In this month’s column, we continue our discussion on deep learning.
A few months back, we had started a discussion on deep learning and its application in natural language processing. However, over the last couple of months, we digressed a bit due to various other requests from our readers. From this month onwards, let’s get back to exploring deep learning. In prior columns, we had discussed how supervised learning techniques have been used to train neural networks. These learning techniques require labelled data. Given that today’s state-of-art neural networks are extremely deep, with many layers, we require large amounts of data so that we can train these deep networks without over-fitting. Getting labelled annotated data is not easy. For instance, in image recognition tasks, we need to have specific pieces of images bound together in order to recognise human faces or animals. Labelling millions of images requires considerable human effort. On the other hand, if we decide to use smaller amounts of labelled data, we end up with over-fitting and poor performance on test data. This leads to a situation wherein many of the problems, for which deep learning is an ideal solution, do not get tackled simply due to the lack of large volumes of labelled data. So the question is: is it possible to build deep learning systems based on unsupervised learning techniques?

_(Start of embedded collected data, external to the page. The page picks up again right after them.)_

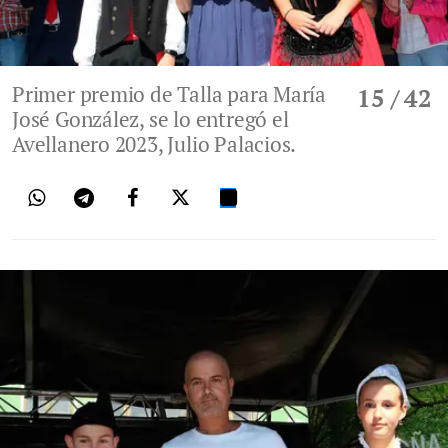
Primer premio de Talla para María
15
/ 42
José González, se lo entregó el
Avellanero 2023, Julio Palacios.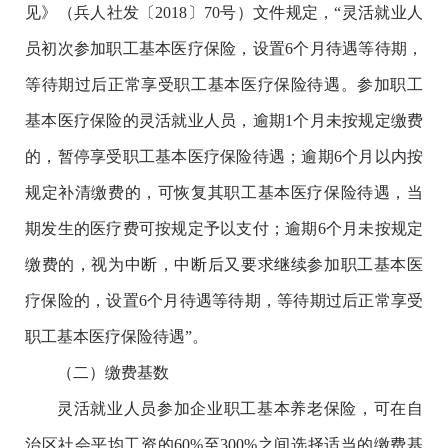
见》（兵人社发〔2018〕70号）文件规定，“灵活就业人
员初次参加职工基本医疗保险，设置6个月待遇等待期，
等待期过后正常享受职工基本医疗保险待遇。参加职工
基本医疗保险的灵活就业人员，逾期1个月未按规定缴费
的，暂停享受职工基本医疗保险待遇；逾期6个月以内按
规定补清缴费的，可恢复其职工基本医疗保险待遇，当
期发生的医疗费可按规定予以支付；逾期6个月未按规定
缴费的，视为中断，中断后又要求继续参加职工基本医
疗保险的，设置6个月待遇等待期，等待期过后正常享受
职工基本医疗保险待遇”。
（二）缴费基数
灵活就业人员参加企业职工基本养老保险，可在自
治区社会平均工资的60%至300%之间选择适当的缴费基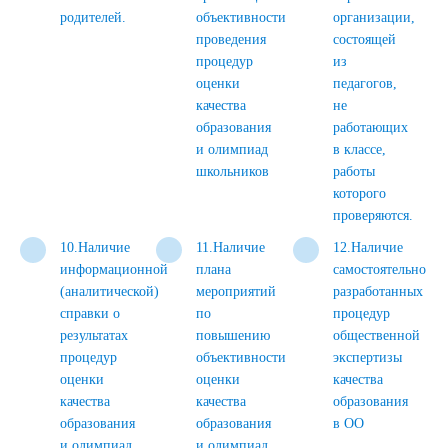
родителей.
объективности
организации,
проведения
состоящей
процедур
из
оценки
педагогов,
качества
не
образования
работающих
и олимпиад
в классе,
школьников
работы
которого
проверяются.
10.Наличие
11.Наличие
12.Наличие
информационной
плана
самостоятельно
(аналитической)
мероприятий
разработанных
справки о
по
процедур
результатах
повышению
общественной
процедур
объективности
экспертизы
оценки
оценки
качества
качества
качества
образования
образования
образования
в ОО
и олимпиад
и олимпиад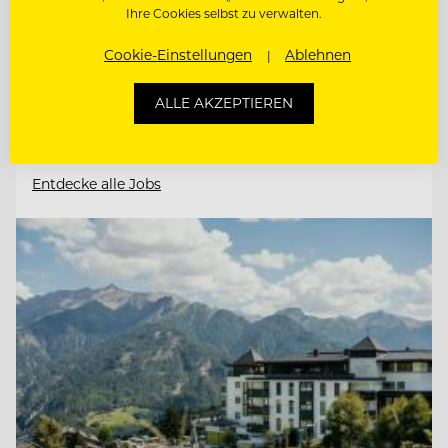
6352 Ellmau, Österreich
Ihre Cookies selbst zu verwalten.
Cookie-Einstellungen
Ablehnen
CHEF DE RANG
ALLE AKZEPTIEREN
DIREKTIONSASSISTENZ (M/W/D)
Entdecke alle Jobs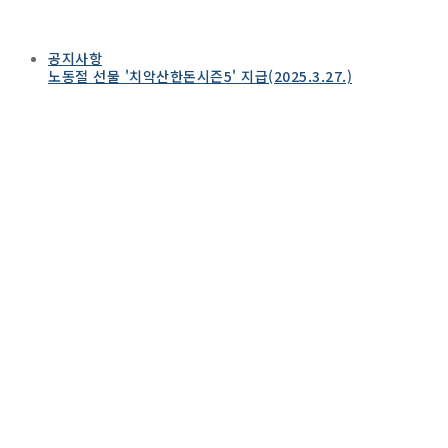
공지사항
노동절 선물 '치악산한돈시즌5' 지급(2025.3.27.)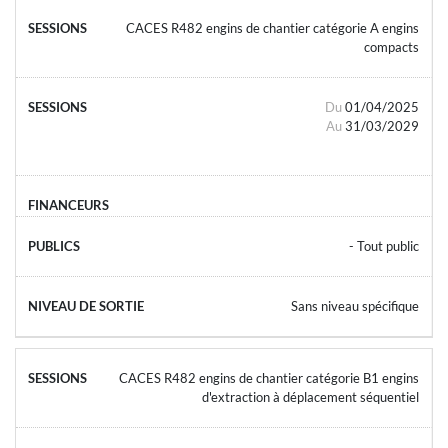
CACES R482 engins de chantier catégorie A engins
compacts
Du
01/04/2025
Au
31/03/2029
- Tout public
Sans niveau spécifique
CACES R482 engins de chantier catégorie B1 engins
d'extraction à déplacement séquentiel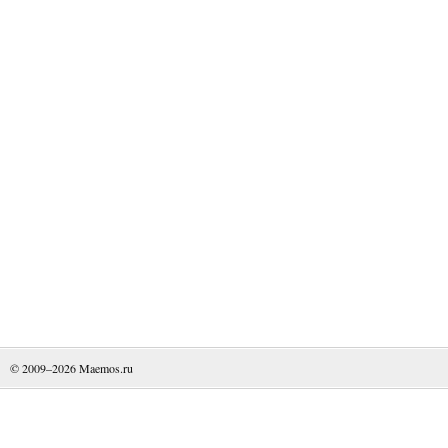
© 2009–2026
Maemos.ru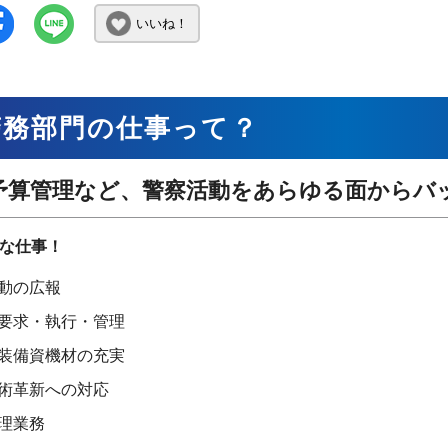
いいね！
警務部門の仕事って？
予算管理など、警察活動をあらゆる面からバ
な仕事！
動の広報
要求・執行・管理
装備資機材の充実
術革新への対応
理業務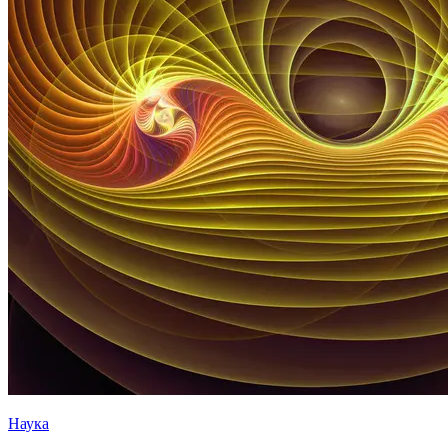
Наука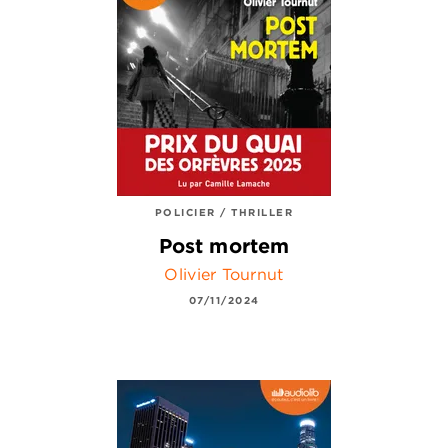
POLICIER / THRILLER
Post mortem
Olivier Tournut
07/11/2024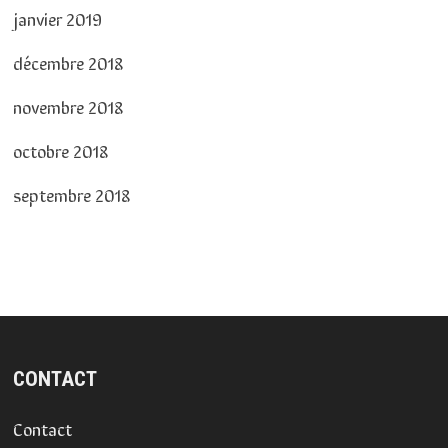
janvier 2019
décembre 2018
novembre 2018
octobre 2018
septembre 2018
CONTACT
Contact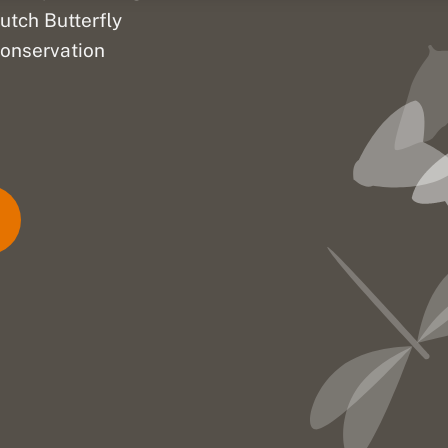
utch Butterfly
onservation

In last month’s column, we had discussed word embeddings, which along with paragraph and document embeddings are now widely used as inputs in various natural language processing tasks. In fact, they are used as input representation for many of the deep learning based text processing systems. If you have gone through the word2vec paper at https://papers.nips.cc/paper/5021-distributed-representations-of-words-and-phrases-and-their-compositionality.pdf, you would have seen that there is no labelled training data for the neural network described in this paper. The word2vec neural network is not a deep neural network. There are only three layers — an input layer, a hidden layer and an output layer. Just as in the case of supervised learning neural networks, back propagation is used to train the weights of the neural network. Here is a quick question to our readers — why do we initialise the weights of the nodes to be random weights instead of initialising them to zero?

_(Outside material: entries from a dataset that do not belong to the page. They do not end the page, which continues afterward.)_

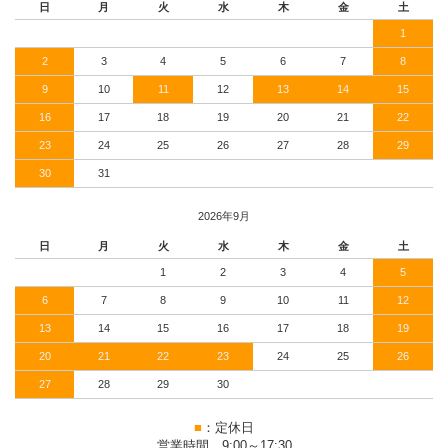
日
月
火
水
木
金
土
1
2
3
4
5
6
7
8
9
10
11
12
13
14
15
16
17
18
19
20
21
22
23
24
25
26
27
28
29
30
31
2026年9月
日
月
火
水
木
金
土
1
2
3
4
5
6
7
8
9
10
11
12
13
14
15
16
17
18
19
20
21
22
23
24
25
26
27
28
29
30
■
：定休日
営業時間 9:00～17:30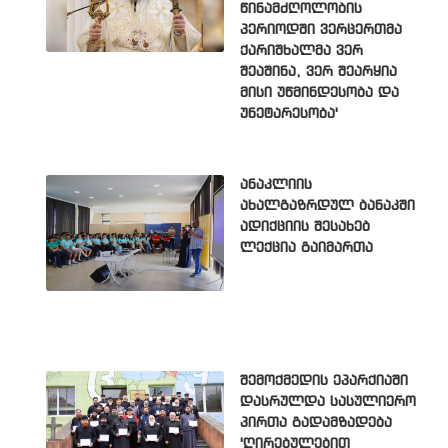
წინამძღოლობის
პერიოდში ვერცერთმა
ქარიშხალმა ვერ
შეაშინა, ვერ შეარყია
მისი უწმინდესობა და
უნეტარესობა'
ანაკლიის
ახალგაზრდულ ბანაკში
ადიქციის შესახებ
ლექცია გაიმართა
შემოქმედის ეპარქიაში
დასრულდა სასულიერო
პირთა გადამზადება
'ღირებულებით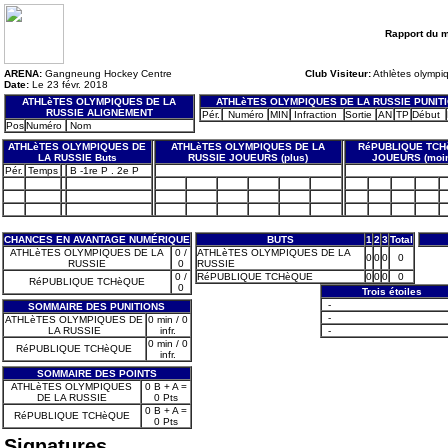
Rapport du 
ARENA:
Gangneung Hockey Centre
Club Visiteur:
Athlètes olympi
Date:
Le 23 févr. 2018
ATHLèTES OLYMPIQUES DE LA
ATHLèTES OLYMPIQUES DE LA RUSSIE PUNIT
RUSSIE ALIGNEMENT
Pér.
Numéro
MIN
Infraction
Sortie
AN
TP
Début
Pos
Numéro
Nom
ATHLèTES OLYMPIQUES DE
ATHLèTES OLYMPIQUES DE LA
RéPUBLIQUE TC
LA RUSSIE Buts
RUSSIE JOUEURS (plus)
JOUEURS (moi
Pér.
Temps
B -1re P . 2e P
CHANCES EN AVANTAGE NUMÉRIQUE
BUTS
1
2
3
Total
ATHLèTES OLYMPIQUES DE LA
0 /
ATHLèTES OLYMPIQUES DE LA
0
0
0
0
RUSSIE
0
RUSSIE
0 /
RéPUBLIQUE TCHèQUE
0
0
0
0
RéPUBLIQUE TCHèQUE
0
Trois étoiles
-
SOMMAIRE DES PUNITIONS
-
ATHLèTES OLYMPIQUES DE
0 min / 0
LA RUSSIE
infr.
-
0 min / 0
RéPUBLIQUE TCHèQUE
infr.
SOMMAIRE DES POINTS
ATHLèTES OLYMPIQUES
0 B + A =
DE LA RUSSIE
0 Pts
0 B + A =
RéPUBLIQUE TCHèQUE
0 Pts
Signatures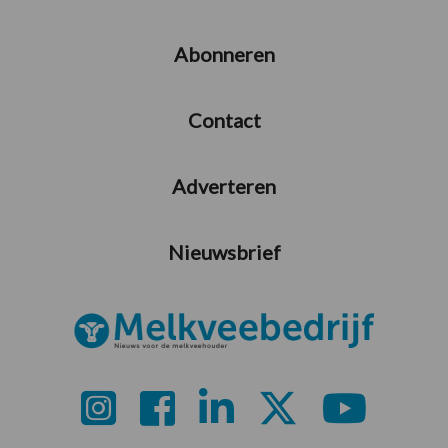
Abonneren
Contact
Adverteren
Nieuwsbrief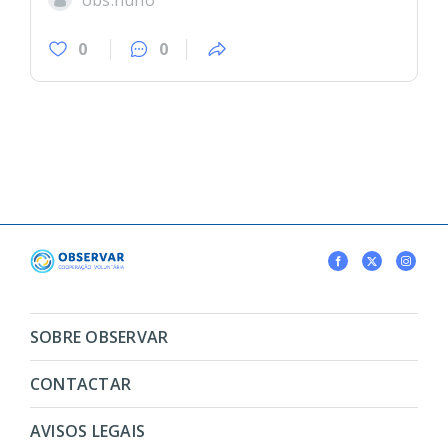
obs.nuno
0
0
SOBRE OBSERVAR
CONTACTAR
AVISOS LEGAIS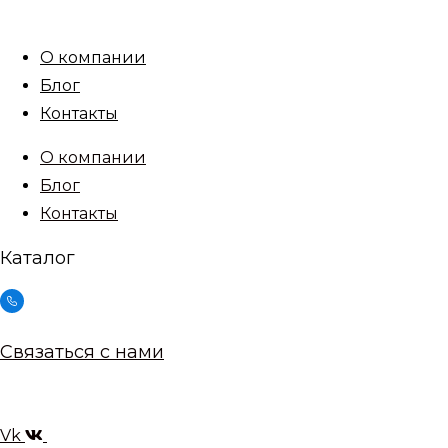
Перейти
к
О компании
содержимому
Блог
Контакты
О компании
Блог
Контакты
Каталог
Связаться с нами
Vk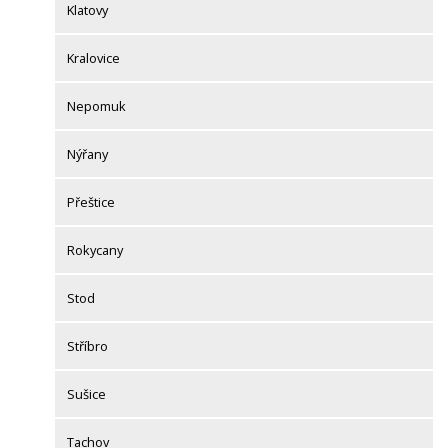
Klatovy
Kralovice
Nepomuk
Nýřany
Přeštice
Rokycany
Stod
Stříbro
Sušice
Tachov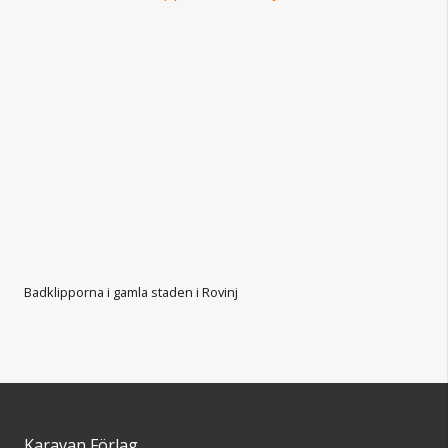
Badklipporna i gamla staden i Rovinj
Karavan Förlag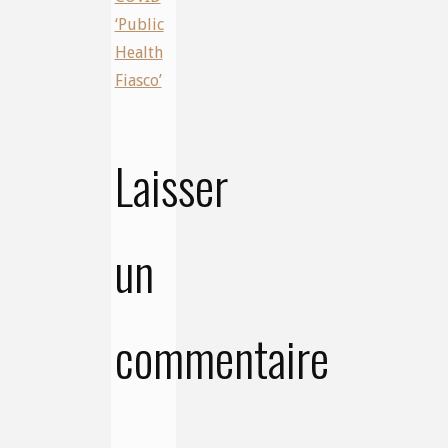
‘Public
Health
Fiasco’
Laisser
un
commentaire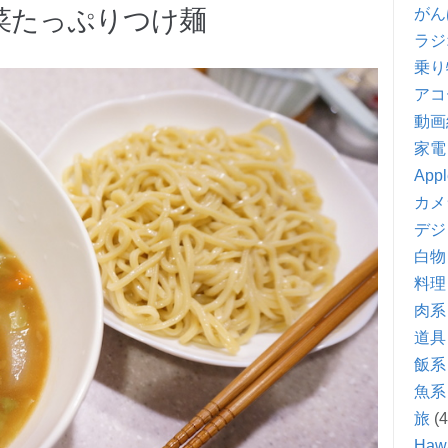
がん
菜たっぷりつけ麺
ラジ
乗り
アコ
動画
家電
Appl
カメ
デジ
白物
料理
肉系
道具
飯系
魚系
旅
(4
Hawa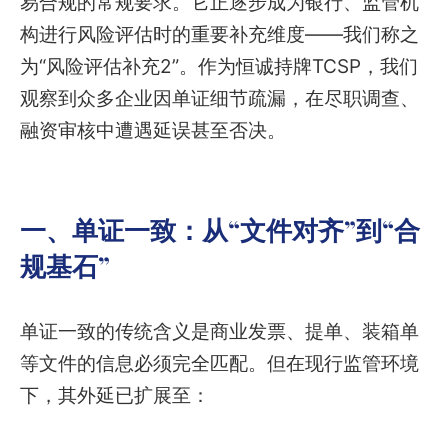
易合规的常规要求。它正逐步成为银行、监管机
构进行风险评估时的重要补充维度——我们称之
为“风险评估补充2”。作为恒诚持牌TCSP，我们
观察到众多企业因单证细节疏漏，在尽职调查、
融资审核中遭遇延误甚至否决。
一、单证一致：从“文件对齐”到“合
规基石”
单证一致的传统含义是商业发票、提单、装箱单
等文件的信息必须完全匹配。但在现行监管环境
下，其外延已扩展至：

In a supervised learning setting, we have labelled data, which provides what is the correct/expected output/label for a given input. The neural network produces an actual output for a given input. The difference between expected output and actual output is the error term at the output layer. As we had seen earlier during the discussion on back-propagation, this error term is back-propagated to earlier layer nodes whose weights are determined based on these error terms. The key idea behind back propagation is the following — weights of each node are adjusted in proportion to how much it contributes to the error terms of the next layer’s nodes, for which the first node’s output acts as input. For back propagation to work, the desired output for a given input for each output layer’s node needs to be known. This can then be back-propagated to the hidden layer’s neurons. Here is a question to our readers — in the word2vec paper, where the neural network is being trained, what is the expected output for a given input?
Well, the answer is simple. The expected output that is used for training is the same as the input itself. If you consider the simplest variant of the word2vec continuous bag-of-words model, with only one word per context, the task is to predict the target word, given one word in context. If we make the assumption that the context word and target word are adjacent, this reduces to the bigram model, and we need to predict the succeeding word given a word in a continuously moving window of the corpus. This task requires no explicitly labelled data except the input corpus itself. Thus, word2vec is a great example for a neural network method which can scale to large data, but does not require explicit labelled data.

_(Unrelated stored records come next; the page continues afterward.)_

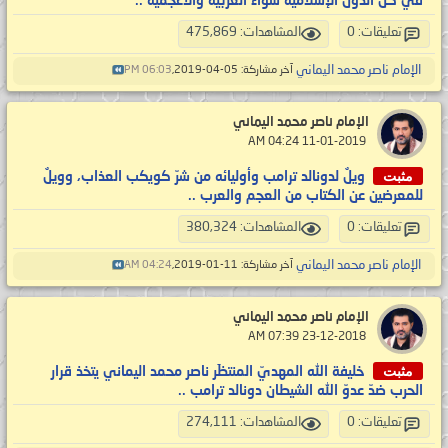
في كلّ الدول الإسلاميّة سواء العربيّة والأعجميّة ..
تعليقات: 0
المشاهدات: 475,869
الإمام ناصر محمد اليماني
آخر مشاركة: 05-04-2019,
06:03 PM
الإمام ناصر محمد اليماني
‏ 11-01-2019 04:24 AM
مثبت
ويلٌ لدونالد ترامب وأوليائه من شرّ كويكب العذاب، وويلٌ
للمعرضين عن الكتاب من العجم والعرب ..
تعليقات: 0
المشاهدات: 380,324
الإمام ناصر محمد اليماني
آخر مشاركة: 11-01-2019,
04:24 AM
الإمام ناصر محمد اليماني
‏ 23-12-2018 07:39 AM
مثبت
خليفة الله المهديّ المنتظَر ناصر محمد اليماني يتخذ قرار
الحرب ضدّ عدوّ الله الشيطان دونالد ترامب ..
تعليقات: 0
المشاهدات: 274,111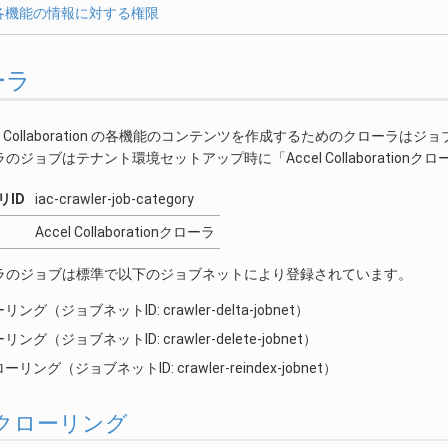
各機能の情報に対する権限
ーラ
t Accel Collaboration の各機能のコンテンツを作成するためのク
のジョブはテナント環境セットアップ時に「Accel Collaboratio
リID
iac-crawler-job-category
Accel Collaborationクローラ
ラのジョブは標準で以下のジョブネットにより登録されています。
ング（ジョブネットID: crawler-delta-jobnet）
グ（ジョブネットID: crawler-delete-jobnet）
リング（ジョブネットID: crawler-reindex-jobnet）
差分クローリング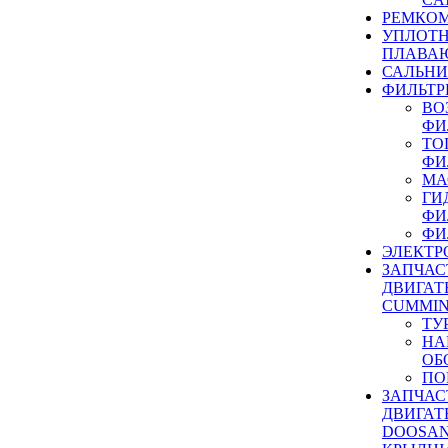
РЕМКОМ
УПЛОТ
ПЛАВА
САЛЬН
ФИЛЬТР
ВО
ФИ
ТО
ФИ
МА
ГИ
ФИ
ФИ
ЭЛЕКТР
ЗАПЧАС
ДВИГАТ
CUMMIN
ТУ
НА
ОБ
ПО
ЗАПЧАС
ДВИГАТ
DOOSAN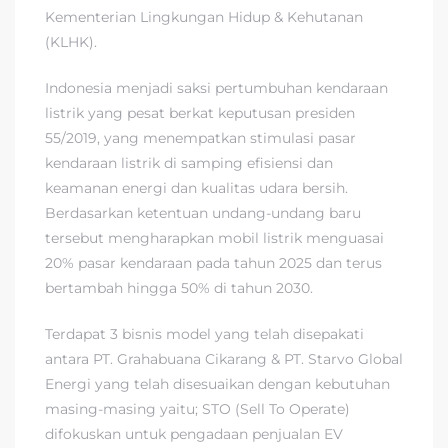
Kementerian Lingkungan Hidup & Kehutanan
(KLHK).
Indonesia menjadi saksi pertumbuhan kendaraan
listrik yang pesat berkat keputusan presiden
55/2019, yang menempatkan stimulasi pasar
kendaraan listrik di samping efisiensi dan
keamanan energi dan kualitas udara bersih.
Berdasarkan ketentuan undang-undang baru
tersebut mengharapkan mobil listrik menguasai
20% pasar kendaraan pada tahun 2025 dan terus
bertambah hingga 50% di tahun 2030.
Terdapat 3 bisnis model yang telah disepakati
antara PT. Grahabuana Cikarang & PT. Starvo Global
Energi yang telah disesuaikan dengan kebutuhan
masing-masing yaitu; STO (Sell To Operate)
difokuskan untuk pengadaan penjualan EV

By now, you may be wondering what is the need for unsupervised learning with neural networks? After all, supervised learning has proved itself to be quite successful with neural networks. As mentioned earlier, in many cases, we are not able to apply deep learning techniques due to a lack of labelled data. And another and more fundamental reason for the attractiveness of unsupervised neural network techniques is that they seem to be closer to the way human beings develop their knowledge and perception of the world. For instance, as children build their knowledge of the world around them, they are not explicitly provided labelled data. Also, more importantly, there appears to be a hierarchical learning method that human brains follow. It is the ability to represent abstract concepts, based on which higher concepts are built. If human beings have the ability to obtain much of their knowledge from unsupervised learning techniques, how can we employ similar techniques in artificial neural networks for deep learning? This requires us to take a brief digression from artificial neural networks to human cognition.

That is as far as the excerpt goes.